[Transcribed page contents]
+++

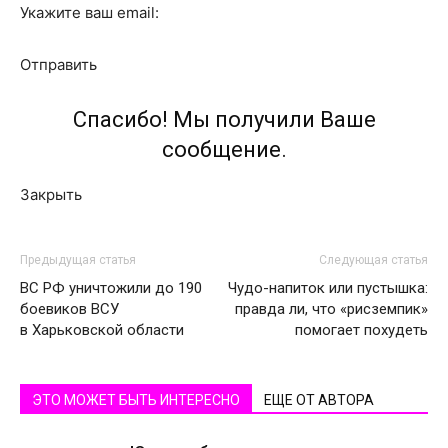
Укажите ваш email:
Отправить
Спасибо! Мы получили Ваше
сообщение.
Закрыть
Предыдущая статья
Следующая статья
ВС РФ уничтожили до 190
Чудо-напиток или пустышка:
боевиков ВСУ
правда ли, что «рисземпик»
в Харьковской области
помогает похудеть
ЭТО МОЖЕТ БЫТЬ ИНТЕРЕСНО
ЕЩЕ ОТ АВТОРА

+++

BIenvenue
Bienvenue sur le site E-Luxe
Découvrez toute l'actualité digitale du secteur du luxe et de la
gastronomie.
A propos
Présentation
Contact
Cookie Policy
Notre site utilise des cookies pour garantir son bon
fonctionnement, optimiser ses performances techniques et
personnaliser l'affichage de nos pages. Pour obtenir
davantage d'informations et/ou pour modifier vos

+++

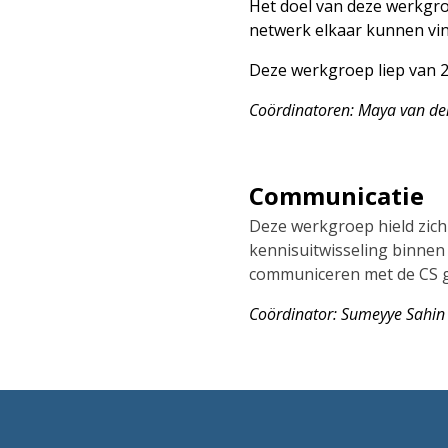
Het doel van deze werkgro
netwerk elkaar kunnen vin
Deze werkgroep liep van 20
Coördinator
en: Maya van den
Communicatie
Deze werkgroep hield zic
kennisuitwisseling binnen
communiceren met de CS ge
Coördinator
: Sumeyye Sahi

+++

[WHAT IS BEING ASKED] Looking at the records above, work out how many lines include the string "werkgroep". Give the number and nothing else.

[OUTPUT OF THE EXERCISE] 2